Former Georgia and Miami head coach Mark Richt was at North Metro Baptist Church on Sunday night to talk football, faith and family for the annual Night Of Champions.

Local high school football teams filled up the worship center to hear Richt discuss his trials and tribulations from his youth all the way up to his recent announcement of his diagnosis with Parkinson’s disease.

This year’s Night of Champions started with Richt supplying anecdotes of his coaching and playing career, but got more somber and introspective as the night progressed. Richt spoke in depth about his unruly youth and how one terrible day led him to a relationship with God.

The year was 1986 and Richt was just a young, 26-year-old graduate assistant at Florida State University when he witnessed a tragedy that has defined his adult life — his friend, Pablo Lopez, was gunned down at a college party. An argument at the party escalated and a local non-student came back with a sawed-off shotgun and shot Lopez in the stomach.
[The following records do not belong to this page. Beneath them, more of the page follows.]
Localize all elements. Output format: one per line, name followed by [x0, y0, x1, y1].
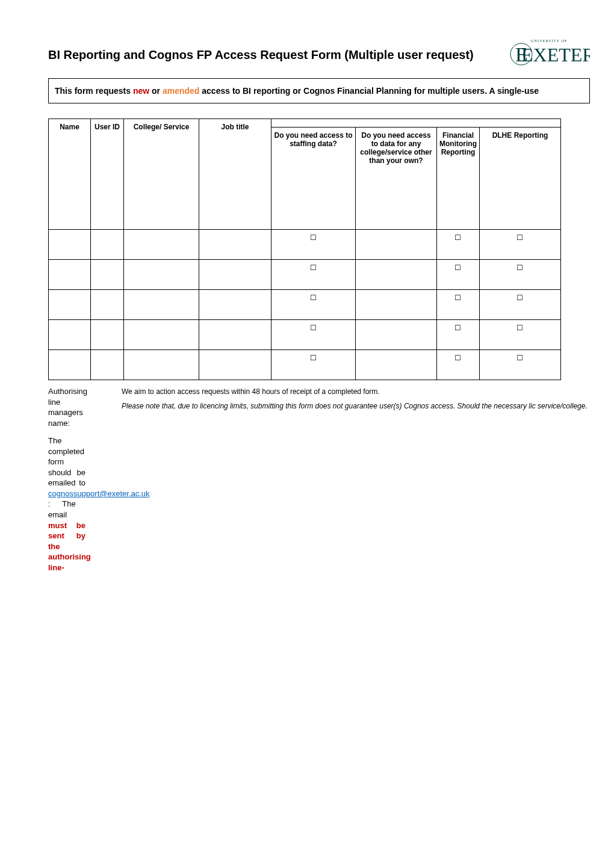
authorising-manager-label: Authorising line managers name: — [48, 386, 85, 428]
th-name: Name — [49, 119, 91, 230]
intro-note: This form requests new or amended access… — [48, 78, 590, 103]
cell-staffing-checkbox[interactable]: ☐ — [271, 320, 356, 350]
action-time-note: We aim to action access requests within … — [122, 387, 590, 396]
job-input[interactable] — [202, 354, 268, 376]
intro-suffix: access to BI reporting or Cognos Financi… — [199, 86, 539, 96]
th-dlhe: DLHE Reporting — [479, 128, 560, 230]
table-row: ☐ ☐ ☐ — [49, 230, 561, 260]
other-input[interactable] — [358, 354, 434, 376]
cell-job[interactable] — [199, 320, 271, 350]
university-logo: UNIVERSITY OF EXETER E — [506, 36, 590, 66]
cell-other[interactable] — [356, 320, 437, 350]
must-sent-text: must be sent by the authorising line- — [48, 521, 91, 572]
job-input[interactable] — [202, 263, 268, 286]
cell-name[interactable] — [49, 350, 91, 380]
cell-userid[interactable] — [91, 350, 124, 380]
cell-staffing-checkbox[interactable]: ☐ — [271, 350, 356, 380]
cell-college[interactable] — [124, 320, 199, 350]
cell-other[interactable] — [356, 290, 437, 320]
name-input[interactable] — [51, 233, 88, 256]
th-staffing: Do you need access to staffing data? — [271, 128, 356, 230]
submission-instructions: The completed form should be emailed to … — [48, 436, 85, 573]
cell-college[interactable] — [124, 260, 199, 290]
page-title: BI Reporting and Cognos FP Access Reques… — [48, 36, 474, 62]
cell-fmr-checkbox[interactable]: ☐ — [437, 290, 480, 320]
cell-name[interactable] — [49, 230, 91, 260]
other-input[interactable] — [358, 233, 434, 256]
college-input[interactable] — [126, 263, 196, 286]
table-row: ☐ ☐ ☐ — [49, 320, 561, 350]
cell-name[interactable] — [49, 320, 91, 350]
cell-userid[interactable] — [91, 320, 124, 350]
cell-other[interactable] — [356, 350, 437, 380]
th-college-service: College/ Service — [124, 119, 199, 230]
cell-userid[interactable] — [91, 290, 124, 320]
intro-new: new — [133, 86, 149, 96]
userid-input[interactable] — [93, 324, 121, 346]
th-other-college: Do you need access to data for any colle… — [356, 128, 437, 230]
th-fmr: Financial Monitoring Reporting — [437, 128, 480, 230]
other-input[interactable] — [358, 324, 434, 346]
cell-college[interactable] — [124, 350, 199, 380]
name-input[interactable] — [51, 294, 88, 316]
right-notes-column: We aim to action access requests within … — [122, 386, 590, 410]
access-request-table: Name User ID College/ Service Job title … — [48, 119, 561, 380]
cell-job[interactable] — [199, 290, 271, 320]
name-input[interactable] — [51, 263, 88, 286]
name-input[interactable] — [51, 324, 88, 346]
svg-text:E: E — [515, 43, 528, 66]
cell-staffing-checkbox[interactable]: ☐ — [271, 260, 356, 290]
cell-dlhe-checkbox[interactable]: ☐ — [479, 230, 560, 260]
cell-fmr-checkbox[interactable]: ☐ — [437, 350, 480, 380]
th-user-id: User ID — [91, 119, 124, 230]
cell-college[interactable] — [124, 290, 199, 320]
table-row: ☐ ☐ ☐ — [49, 260, 561, 290]
cell-fmr-checkbox[interactable]: ☐ — [437, 320, 480, 350]
college-input[interactable] — [126, 324, 196, 346]
cell-fmr-checkbox[interactable]: ☐ — [437, 260, 480, 290]
intro-amended: amended — [163, 86, 199, 96]
job-input[interactable] — [202, 324, 268, 346]
cell-userid[interactable] — [91, 230, 124, 260]
licence-note: Please note that, due to licencing limit… — [122, 402, 590, 410]
other-input[interactable] — [358, 263, 434, 286]
cell-job[interactable] — [199, 260, 271, 290]
cell-dlhe-checkbox[interactable]: ☐ — [479, 320, 560, 350]
cell-dlhe-checkbox[interactable]: ☐ — [479, 260, 560, 290]
intro-prefix: This form requests — [55, 86, 133, 96]
college-input[interactable] — [126, 294, 196, 316]
table-row: ☐ ☐ ☐ — [49, 350, 561, 380]
cell-college[interactable] — [124, 230, 199, 260]
cell-staffing-checkbox[interactable]: ☐ — [271, 230, 356, 260]
completed-prefix: The completed form should be emailed to — [48, 436, 85, 487]
userid-input[interactable] — [93, 263, 121, 286]
cell-dlhe-checkbox[interactable]: ☐ — [479, 350, 560, 380]
cell-other[interactable] — [356, 230, 437, 260]
th-spacer-top — [271, 119, 561, 128]
college-input[interactable] — [126, 354, 196, 376]
cell-job[interactable] — [199, 230, 271, 260]
left-instructions-column: Authorising line managers name: The comp… — [48, 386, 85, 580]
th-job-title: Job title — [199, 119, 271, 230]
cell-name[interactable] — [49, 290, 91, 320]
cell-userid[interactable] — [91, 260, 124, 290]
cell-fmr-checkbox[interactable]: ☐ — [437, 230, 480, 260]
cell-job[interactable] — [199, 350, 271, 380]
name-input[interactable] — [51, 354, 88, 376]
intro-mid: or — [149, 86, 163, 96]
support-email-link[interactable]: cognossupport@exeter.ac.uk — [48, 489, 150, 498]
userid-input[interactable] — [93, 233, 121, 256]
completed-mid: : The email — [48, 499, 76, 519]
userid-input[interactable] — [93, 354, 121, 376]
userid-input[interactable] — [93, 294, 121, 316]
cell-dlhe-checkbox[interactable]: ☐ — [479, 290, 560, 320]
other-input[interactable] — [358, 294, 434, 316]
cell-other[interactable] — [356, 260, 437, 290]
logo-main-text: EXETER — [521, 44, 590, 66]
cell-name[interactable] — [49, 260, 91, 290]
college-input[interactable] — [126, 233, 196, 256]
job-input[interactable] — [202, 233, 268, 256]
cell-staffing-checkbox[interactable]: ☐ — [271, 290, 356, 320]
job-input[interactable] — [202, 294, 268, 316]
table-row: ☐ ☐ ☐ — [49, 290, 561, 320]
Lopez was only 21 at the time of his death.

This caused an awakening in a young Mark Richt. He listened intently to then Florida State coach Bobby Bowden when they had a team meeting the following day.

“Coach Bowden got in front of the team, and he was hurting like everybody was hurting,” said Richt. “[Bowden] said that I don’t know where Pablo is right now, I don’t know where he is going to experience eternity, I don’t know where he was with his faith. I know there is a God in heaven that loves us. He wants us to live with him forever in Heaven.”

“[Bowden] pointed at Pablo’s seat and he said ‘Pablo used to sit right there on that seat, now he’s gone. You guys are 18 to 22, you think you can live forever, just like Pablo thought he was going to live forever and now he’s gone. If that was your last time, instead of Pablo, do you know where you will spend eternity?’”

Bowden encouraged any players to come visit and talk to him one-on-one. Richt walked into his office the very next day, knowing where he would have spent eternity if he had been in Pablo Lopez’s shoes. He asked Bowden to receive Christ. They knelt down and prayed in his office and Richt has been a man of faith ever since.

Richt spoke of two more pivotal moments in his personal life that reinforced his relationship with Jesus. Both of these incidents that strengthened his convictions have taken place in the last few years.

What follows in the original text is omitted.